Entries provided:
>>>
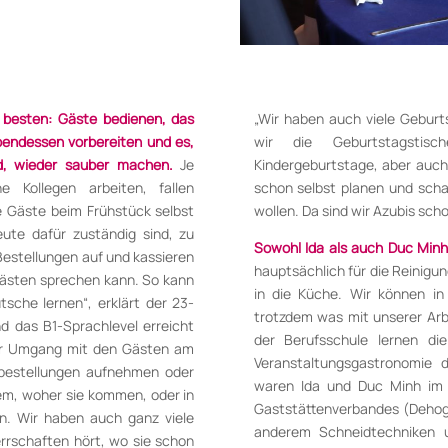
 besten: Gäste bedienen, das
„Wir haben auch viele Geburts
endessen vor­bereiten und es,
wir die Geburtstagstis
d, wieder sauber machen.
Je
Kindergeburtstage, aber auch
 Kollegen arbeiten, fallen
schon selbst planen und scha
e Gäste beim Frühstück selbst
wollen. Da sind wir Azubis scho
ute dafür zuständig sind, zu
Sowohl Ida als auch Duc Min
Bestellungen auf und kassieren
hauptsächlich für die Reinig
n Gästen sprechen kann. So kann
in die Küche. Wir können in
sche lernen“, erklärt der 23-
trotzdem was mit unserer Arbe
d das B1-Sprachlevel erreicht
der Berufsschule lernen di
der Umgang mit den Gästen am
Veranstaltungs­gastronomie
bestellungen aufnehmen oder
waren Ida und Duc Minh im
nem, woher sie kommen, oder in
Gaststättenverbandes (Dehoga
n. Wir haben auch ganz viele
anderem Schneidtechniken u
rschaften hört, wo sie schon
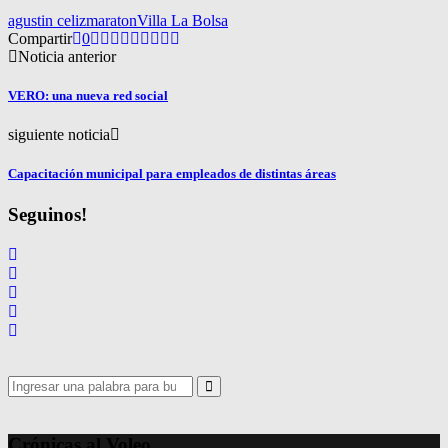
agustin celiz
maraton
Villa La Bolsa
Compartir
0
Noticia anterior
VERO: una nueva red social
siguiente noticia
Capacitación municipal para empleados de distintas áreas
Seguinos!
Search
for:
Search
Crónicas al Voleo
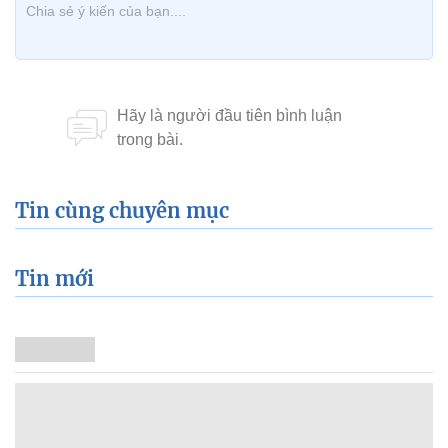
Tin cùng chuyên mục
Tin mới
<<<
Assigned task: Set down every record above exactly as it stands, but skip the pictures.

Result of the task:
 besten: Gäste bedienen, das
„Wir haben auch viele Geburts
endessen vor­bereiten und es,
wir die Geburtstagstis
d, wieder sauber machen.
Je
Kindergeburtstage, aber auch
 Kollegen arbeiten, fallen
schon selbst planen und scha
e Gäste beim Frühstück selbst
wollen. Da sind wir Azubis scho
ute dafür zuständig sind, zu
Sowohl Ida als auch Duc Min
Bestellungen auf und kassieren
hauptsächlich für die Reinig
n Gästen sprechen kann. So kann
in die Küche. Wir können in
sche lernen“, erklärt der 23-
trotzdem was mit unserer Arbe
d das B1-Sprachlevel erreicht
der Berufsschule lernen di
der Umgang mit den Gästen am
Veranstaltungs­gastronomie
bestellungen aufnehmen oder
waren Ida und Duc Minh im
nem, woher sie kommen, oder in
Gaststättenverbandes (Dehoga
n. Wir haben auch ganz viele
anderem Schneidtechniken u
rschaften hört, wo sie schon
agustin celiz
maraton
Villa La Bolsa
Compartir
0
Noticia anterior
VERO: una nueva red social
siguiente noticia
Capacitación municipal para empleados de distintas áreas
Seguinos!
Search
for:
Search
Crónicas al Voleo
Tin cùng chuyên mục
Tin mới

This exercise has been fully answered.